• [YOUR OBJECTIVE]:
Once you find the line that contains "首个省部级科技进步奖一等奖，再攀国内外木业自主创新", transcribe it and each line after it through the end of the listing, exactly as written.

• [RECORD EXTRACTS]:
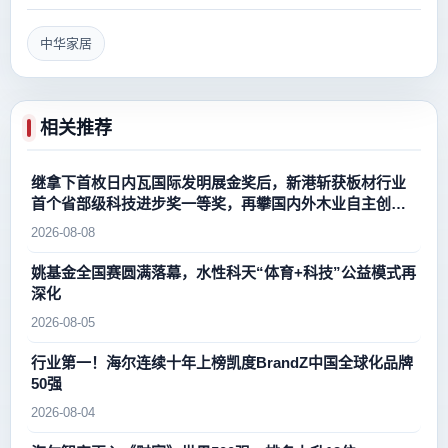
中华家居
相关推荐
继拿下首枚日内瓦国际发明展金奖后，新港斩获板材行业
首个省部级科技进步奖一等奖，再攀国内外木业自主创新
新高峰
2026-08-08
姚基金全国赛圆满落幕，水性科天“体育+科技”公益模式再
深化
2026-08-05
行业第一！海尔连续十年上榜凯度BrandZ中国全球化品牌
50强
2026-08-04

• [EXERCISE OUTPUT]:
首个省部级科技进步奖一等奖，再攀国内外木业自主创新
新高峰
2026-08-08
姚基金全国赛圆满落幕，水性科天“体育+科技”公益模式再
深化
2026-08-05
行业第一！海尔连续十年上榜凯度BrandZ中国全球化品牌
50强
2026-08-04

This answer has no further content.